CFOメッセージ

Sun Chemical Corporation President & Chief Executive Officer Myron Petruch

DIC Vision 2030の達成に向けROIC経営を推進し、
事業ポートフォリオ変革を実現します

最高財務責任者
取締役 常務執行役員
財務経理部門長
古田 修司

基本方針

当社は、2022年策定した長期経営計画「DIC Vision 2030」の目指す姿を実現するため、投資効率や稼ぐ力を重視したROICを重要経営指標と定め、事業ポートフォリオの変革を推進してまいります。

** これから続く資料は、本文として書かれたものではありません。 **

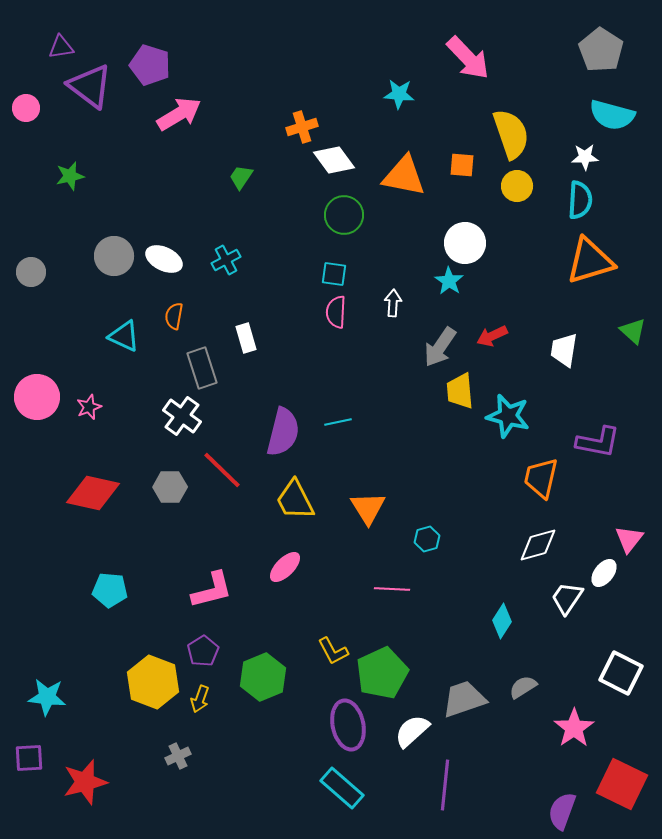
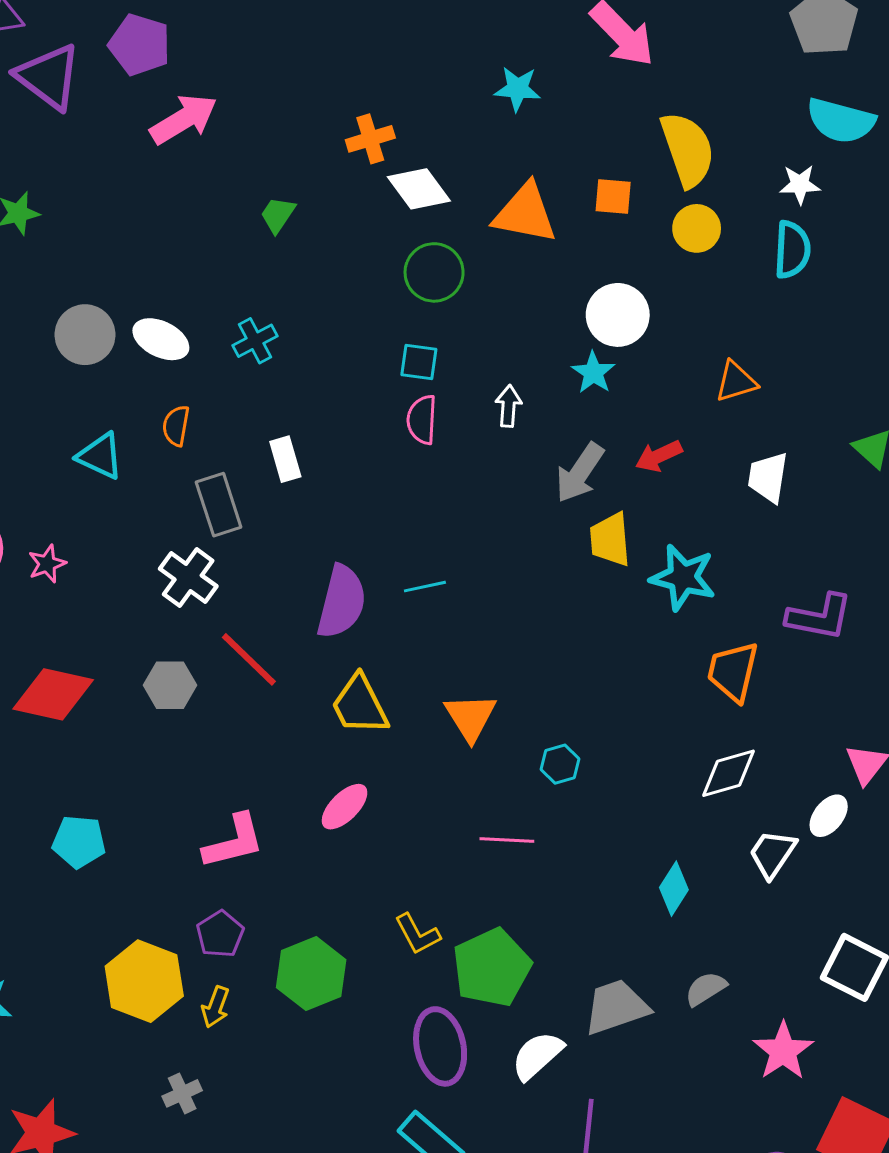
orange triangle: (590, 261) -> (736, 382), moved, size x0.6

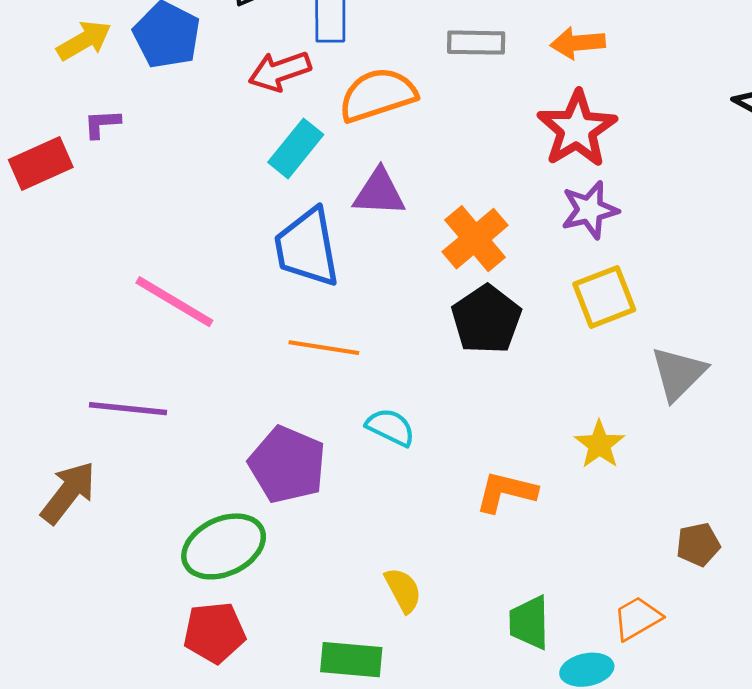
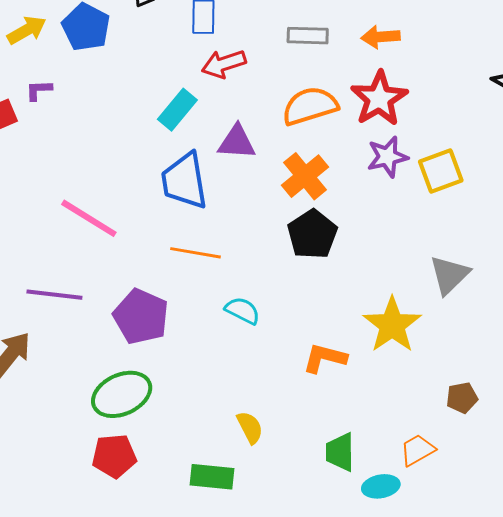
red arrow: (280, 71) -> (224, 64), moved
orange semicircle: (378, 95) -> (310, 106), moved
yellow square: (604, 297) -> (441, 171), moved
yellow star: (600, 444) -> (392, 325), size x1.6
purple pentagon: (287, 465) -> (141, 317), moved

財務方針としては、「健全な財務体質」、「成長投資」、「利益成長に応じた株主還元」のバランスの取れた運用を目指すとともに、サステナブルファイナンスにも積極的に取り組んでまいります。
「DIC Vision 2030」では、ROIC以外に重要な財務活動の指標として、ネットD/Eレシオ※1(財務健全性)、配当性向(株主還元)、EBITDA※2(キャッシュフロー創出力)を設定し、株主価値の最大化を図ってまいります。

キャッシュフローの最大化

ROIC経営の実践と健全な財務体質の維持

当社は、長期的な目標として2030年度ROIC8%超の達成を目標としております。安定基盤事業から生み出されるキャッシュフローを最大化し、それを次世代の成長事業に再投資することで、事業ポートフォリオの変革を推進するとともに、低成長・低収益事業からの撤退基準を設けることで、さらなる資本効率の向上を目指します。
事業活動から創出されるキャッシュフローについては、EBITDAとCCC(キャッシュ・コンバージョン・サイクル)を経営指標として導入しています。EBITDAについてはキャッシュフロー創出力を測定するとともに、EBITDAに対する有利子負債の倍率をモニタリングすることで、キャッシュフローの観点からも財務健全性に注視してまいります。運転資本の状態を測定するための指標であるCCCについては、地域単位で目標を設定するなど、きめ細かな管理を行っております。
財務健全性の評価指標としては、ネットD/Eレシオを1.0倍程度に維持することを目標にしており、積極的な投資戦略実施に当たりましても財務健全性を維持してまいります。また、格付機関から資本性が認められた劣後借入の実施、グローバルでのコミットメントラインの設定、長期借入比率80%超の維持等、事業環境の急激な変化に備えた財務面におけるセーフティーネットについても継続的に対策を講じております。

EBITDA

※ROIC:営業利益×(1-実効税率)/(ネット有利子負債+純資産)

成長加速のための投資

当社は、「DIC Vision 2030」の実現に向け、2022年から2025年までの4年間に、「戦略投資」2,300億円と「基盤投資」700億円の総額3,000億円の投資枠を設定しております。
「戦略投資」については、スマートリビング領域、カラーサイエンス領域、サステナブルパッケージ領域への投資を中心に「Value Transformation」を推進し、より高収益でサステナブルな事業への転換を図ります。また、サステナブルエネルギー領域、ヘルスケア領域については、「New Pillar Creation」を推し進め、新たな事業の柱として育成してまいります。
「基盤投資」については、CO₂削減等のサステナビリティ投資、技術プラットフォームの強化およびIT・DXの推進等、持続的な成長を支えるためのインフラ整備として投資を進めてまいります。

最近の主な戦略投資の実績

サステナブルな事業推進に向けて

当社は、「DIC Vision 2030」の基本戦略に位置づけられるサステナビリティ戦略を推し進めるため、サステナブルファイナンスへの取り組みを加速します。サステナブルファイナンスとは、気候変動などの環境問題、人権問題や貧困などの社会問題といった課題に対して、社会をより持続可能な形に転換していくための資金であり、サステナブルファイナンスを通して、財務面からサステナビリティ戦略の推進をコミットし、SDGs目標の達成に貢献してまいります。

主なサステナブルファイナンス実績

安定的な株主還元

「DIC Vision 2030」では、引き続き安定配当をベースとして連結配当性向30%を中期的な配当水準の目安としております。2021年度の配当については、中間配当50円、期末配当50円、通期100円(対前年同額)を実施いたしました。2022年度については、通年100円を見込んでおります。